FROM TRANSCRIPT OF CPJ INTERVIEW WITH MAZEN DANA
The situation of journalists in Hebron, really it's going from bad to worse. I'm expected it before one year and one year and a half, when I told them the situation is going very, very, very bad. And to the worst, to the hell. Eh, now, before this we were able to move, to go, even to go to Bethlehem, to other places, to other cities. But now we are stopped. Even here now we are not allowed to go to film area which is under Israeli, in area C in Hebron which is under Israeli control. And Hebron city, which is divided to two parts, I'm able just to go two kilometers square and area which is under Palestinian control. But now under Israeli control, we are not, we are not allowed. Even my home, it's in area C, in Kalif you are not allowed to go out of my home, even if I am journalist. They kick us now, they threaten our life and our life is going in very, very critical and dangerous situation.
(END OF TAPE)
Ladies and Gentlemen, colleagues,
I am happy to be here and proud to receive this prestigious award from the Committee to Protect Journalists. It is the result of 14 years of continuous sweat and toil.
It gives me strength to know that our colleagues around the world are supporting us in the quest for truth against those who seek to stifle it.
Working in the divided city of Hebron, attacks on press freedom take place daily at the hands of the Israeli army and the settlers, who live in the center of town.
To be a journalist and cameraman in a city of lost hope like Hebron requires great sacrifices.
Gunfire, humiliation, beatings, prison, rocks, and the destruction of journalists' equipment are just some of the hardships. And there is also the inability to move freely.
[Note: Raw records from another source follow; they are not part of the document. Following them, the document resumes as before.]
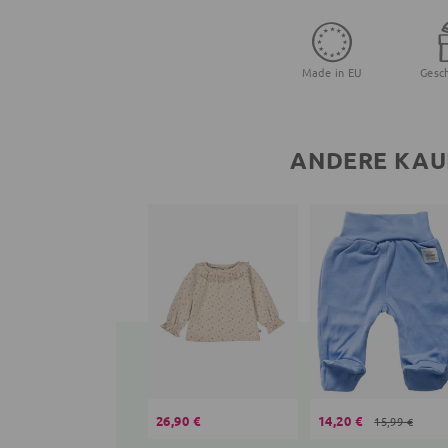
Made in EU
Gesc
ANDERE KAU
26,90 €
14,20 €
15,99 €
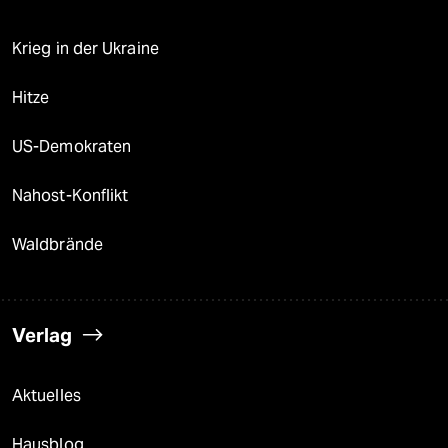
Krieg in der Ukraine
Hitze
US-Demokraten
Nahost-Konflikt
Waldbrände
Verlag
Aktuelles
Hausblog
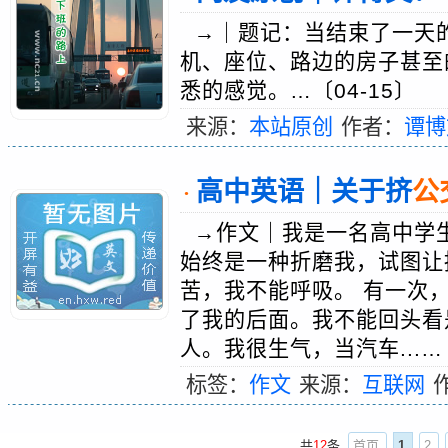
→｜题记：当结束了一天
机、座位、路边的房子甚至
悉的感觉。…〔04-15〕
来源：
本站原创
作者：
谭博
高中英语｜关于挤
公
·
→作文｜我是一名高中学
始终是一种折磨我，试图让
苦，我不能呼吸。 有一次
了我的后面。我不能回头看
人。我很生气，当汽车...…〔
标签：
作文
来源：
互联网
共
12
条
首页
1
2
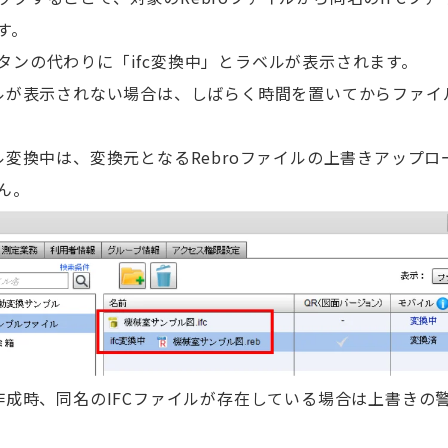
す。
ンの代わりに「ifc変換中」とラベルが表示されます。
ルが表示されない場合は、しばらく時間を置いてからファイ
ル変換中は、変換元となるRebroファイルの上書きアップ
ん。
作成時、同名のIFCファイルが存在している場合は上書きの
The sad thing is that I can travel anywhere in the world, but I am unable to travel to the Reuters bureau in Jerusalem which is just 25 kilometers away from Hebron.
Being here, I leave behind my colleagues of whom I am very proud and who are no less courageous and deserving of this award, especially my close Reuters colleague Nael Shyioukhi who has worked by my side for 8 years.
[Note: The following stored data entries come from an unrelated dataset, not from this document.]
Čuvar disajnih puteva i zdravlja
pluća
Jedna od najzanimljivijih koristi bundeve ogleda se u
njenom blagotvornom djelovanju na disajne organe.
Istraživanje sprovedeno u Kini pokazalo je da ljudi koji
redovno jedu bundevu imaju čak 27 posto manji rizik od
Words and images are a public trust and for this reason I will continue with my work regardless of the hardships and even if it costs me my life.
Yesterday, a tragedy befell four of our colleagues in Afghanistan. This tragedy illustrates just how costly uncovering the truth can be. The bitterness of this event is only alleviated by the knowledge that journalists around the world continue to strive for the truth. And your
support for us on the front lines gives us hope.
In closing, I would like to express my heartfelt thanks to Reuters for its unwavering support through difficult times and for making me a better cameraman. I would especially like to thank Rodney Pinder, Steve Windy, Paul Holmes Victor Antony, and Tom Kirkwood, among others.